Psychiatry, alas, has not reached this happy point. “The end of the beginning” in a science—medical or physical—arrives only with the discovery of some “formative ” principle or principles whence progress, as in the unfolding of the implications within that principle, can occur. Until such formative principles are discerned, the enterprise does not rise above assembling facts: collecting and naming what can be noticed. No formative principle or principles link the function of the brain to mental disorders, and until such is discerned, psychiatry will remain at the naming and describing level—far from the end of its beginning, contra Lieberman.

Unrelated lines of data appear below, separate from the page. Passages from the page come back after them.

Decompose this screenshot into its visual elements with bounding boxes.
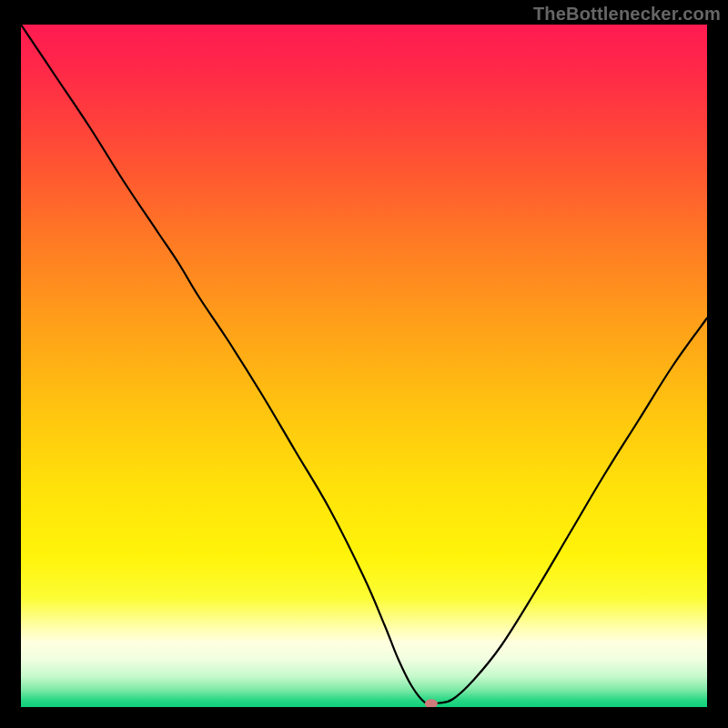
watermark-text: TheBottlenecker.com	[533, 4, 721, 25]
chart-background	[21, 25, 707, 707]
chart-container: TheBottlenecker.com	[0, 0, 728, 728]
plot-area	[21, 25, 707, 707]
chart-svg	[21, 25, 707, 707]
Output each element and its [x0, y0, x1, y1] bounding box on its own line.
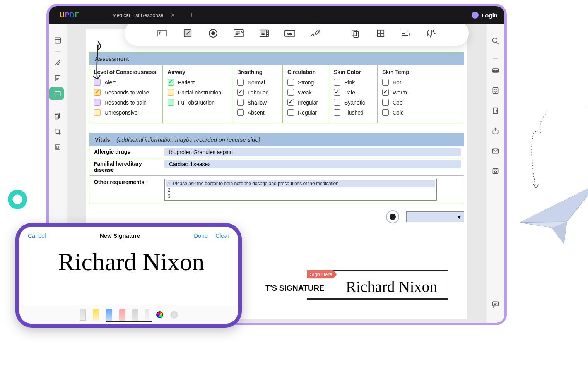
listbox-tool[interactable]: [258, 27, 270, 39]
check-partial-obstruction[interactable]: Partial obstruction: [168, 89, 227, 96]
check-strong[interactable]: Strong: [287, 79, 324, 86]
col-airway: Airway Patient Partial obstruction Full …: [163, 65, 232, 123]
svg-text:OCR: OCR: [493, 70, 498, 72]
close-icon[interactable]: ✕: [171, 12, 175, 18]
other-requirements-field[interactable]: 1. Please ask the doctor to help note th…: [164, 179, 437, 201]
check-absent[interactable]: Absent: [237, 109, 278, 116]
signature-tool[interactable]: [309, 27, 321, 39]
check-laboured[interactable]: Laboued: [237, 89, 278, 96]
eraser-tool[interactable]: [119, 309, 125, 321]
familial-label: Familial hereditary disease: [89, 158, 163, 175]
dropdown-tool[interactable]: [233, 27, 244, 39]
form-tool-icon[interactable]: [51, 87, 64, 100]
svg-rect-18: [381, 30, 383, 33]
check-responds-pain[interactable]: Responds to pain: [94, 99, 158, 106]
check-unresponsive[interactable]: Unresponsive: [94, 109, 158, 116]
dropdown-field[interactable]: ▾: [406, 211, 464, 222]
check-flushed[interactable]: Flushed: [334, 109, 373, 116]
color-picker[interactable]: [156, 311, 163, 318]
document-tab[interactable]: Medical Fist Response ✕: [106, 9, 182, 21]
svg-text:OK: OK: [287, 32, 292, 36]
check-pink[interactable]: Pink: [334, 79, 373, 86]
pen-tool-1[interactable]: [80, 309, 86, 321]
decoration-plane: [512, 180, 588, 264]
tab-title: Medical Fist Response: [113, 12, 164, 18]
chevron-down-icon: ▾: [458, 213, 461, 221]
add-tool-button[interactable]: +: [170, 311, 178, 319]
col-skin-color: Skin Color Pink Pale Syanotic Flushed: [329, 65, 378, 123]
share-icon[interactable]: [489, 125, 502, 137]
check-regular[interactable]: Regular: [287, 109, 324, 116]
check-normal[interactable]: Normal: [237, 79, 278, 86]
check-alert[interactable]: Alert: [94, 79, 158, 86]
ocr-icon[interactable]: OCR: [489, 64, 502, 77]
radio-indicator[interactable]: [386, 210, 399, 223]
crop-icon[interactable]: [51, 125, 64, 138]
familial-field[interactable]: Cardiac diseases: [164, 160, 461, 168]
app-logo: UPDF: [60, 11, 79, 19]
svg-rect-7: [157, 31, 166, 36]
check-syanotic[interactable]: Syanotic: [334, 99, 373, 106]
check-cold[interactable]: Cold: [382, 109, 425, 116]
check-hot[interactable]: Hot: [382, 79, 425, 86]
convert-icon[interactable]: [489, 84, 502, 97]
check-patient[interactable]: Patient: [168, 79, 227, 86]
check-full-obstruction[interactable]: Full obstruction: [168, 99, 227, 106]
svg-rect-2: [55, 91, 60, 96]
align-tool[interactable]: [400, 27, 412, 39]
vitals-header: Vitals (additional information maybe rec…: [89, 133, 464, 146]
pencil-tool[interactable]: [132, 309, 138, 321]
check-cool[interactable]: Cool: [382, 99, 425, 106]
done-button[interactable]: Done: [194, 232, 208, 239]
email-icon[interactable]: [489, 145, 502, 157]
svg-rect-3: [56, 113, 60, 118]
checkbox-tool[interactable]: [182, 27, 193, 39]
signature-field[interactable]: Sign Here Richard Nixon: [307, 270, 448, 300]
tools-dropdown[interactable]: [426, 27, 438, 39]
phone-signature-modal: Cancel New Signature Done Clear Richard …: [15, 223, 242, 328]
assessment-header: Assessment: [89, 52, 464, 65]
login-button[interactable]: Login: [468, 10, 501, 20]
thumbnail-icon[interactable]: [51, 34, 64, 46]
check-shallow[interactable]: Shallow: [237, 99, 278, 106]
check-warm[interactable]: Warm: [382, 89, 425, 96]
check-irregular[interactable]: Irregular: [287, 99, 324, 106]
notes-icon[interactable]: [51, 72, 64, 84]
check-responds-voice[interactable]: Responds to voice: [94, 89, 158, 96]
svg-rect-19: [377, 34, 380, 36]
search-icon[interactable]: [489, 35, 502, 47]
allergic-field[interactable]: Ibuprofen Granules aspirin: [164, 148, 461, 156]
right-toolbar: OCR: [487, 24, 504, 323]
svg-point-30: [495, 171, 497, 173]
allergic-label: Allergic drugs: [89, 146, 163, 158]
svg-rect-15: [352, 30, 356, 36]
assessment-table: Assessment Level of Consciousness Alert …: [89, 52, 464, 123]
copy-tool[interactable]: [349, 27, 361, 39]
comment-icon[interactable]: [489, 298, 502, 310]
phone-titlebar: Cancel New Signature Done Clear: [19, 227, 238, 242]
highlight-icon[interactable]: [51, 57, 64, 69]
clear-button[interactable]: Clear: [215, 232, 229, 239]
watermark-icon[interactable]: [51, 141, 64, 153]
save-icon[interactable]: [489, 165, 502, 177]
add-tab-button[interactable]: +: [190, 11, 194, 19]
button-tool[interactable]: OK: [284, 27, 296, 39]
cancel-button[interactable]: Cancel: [28, 232, 46, 239]
ruler-tool[interactable]: [145, 309, 149, 321]
pages-icon[interactable]: [51, 110, 64, 122]
decoration-ring: [8, 190, 27, 209]
titlebar: UPDF Medical Fist Response ✕ + Login: [49, 6, 504, 24]
text-field-tool[interactable]: [156, 27, 168, 39]
grid-tool[interactable]: [375, 27, 386, 39]
svg-rect-26: [496, 111, 498, 113]
phone-title: New Signature: [100, 232, 140, 239]
avatar-icon: [472, 12, 479, 19]
radio-tool[interactable]: [207, 27, 219, 39]
check-pale[interactable]: Pale: [334, 89, 373, 96]
pen-tool-2[interactable]: [93, 309, 99, 321]
sign-here-tag: Sign Here: [307, 270, 337, 278]
protect-icon[interactable]: [489, 105, 502, 117]
check-weak[interactable]: Weak: [287, 89, 324, 96]
phone-signature-canvas[interactable]: Richard Nixon: [19, 242, 238, 274]
pen-tool-3[interactable]: [106, 309, 112, 321]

Can this book inspire patients who might need psychiatric help? Does it answer questions that might be theirs? For that purpose, I’d describe this book as too much “inside baseball.”
The end of the beginning for cardiology came when William Harvey wrote De Motu Cordis in 1628. Therein he described how the heart acted as a pump, how the blood circulated, and how the experimental method could advance human physiology. Everything in cardiology—from understanding a patient’s symptoms to discovering mechanism-based medications, right on to transplanting hearts today—rests on that foundation.
Psychiatry has no Harvey. And if DSM-5 is its “Bible,” then the “end of the beginning” for psychiatry looks decades away.
So much then for the book as history: good in parts but far from comprehensive. But can it inspire patients who might need psychiatric help? Does this book answer questions that might be theirs?
For that purpose, I’d describe this book as too much “inside baseball.” It provides details about professionals doing business, but nothing on what you need to follow the play.
Nowhere does the author describe just how a psychiatrist comes to know a patient, understand what might be his or her trouble, discern whether that trouble is self-limited and manageable or in need of vigorous treatments. Specifically, he fails to identify what differentiates conditions needing physical from those responding to psychological treatment.
But this explains why the publication of this book is such an important event. It demonstrates, perhaps unwittingly, how psychiatry is in crisis today—different from but just as crippling as the crisis of diagnosis and treatment that provoked Robert Spitzer to bring about DSM-III.
It demonstrates that psychiatrists have retreated into a professional stronghold fortified by their confidence in DSM-5. There, they cheer one another on even as they encourage patients to trust them. Not only do many now fail to explain their practices in any way that’s more coherent than noting to a patient, “you fit DSM diagnostic criteria”; they have also given up on the contemplative ways of thought that had once characterized psychiatric life. They sit in wait, believing that neuroscientists will eventually explain mental disorders to them—and will do so without prompts from them about where and how to look.
That’s the untold, but true, story of the book. Perhaps it will inspire someone—a Harvey of the brain and mind—to defy and fix this wretched state of affairs.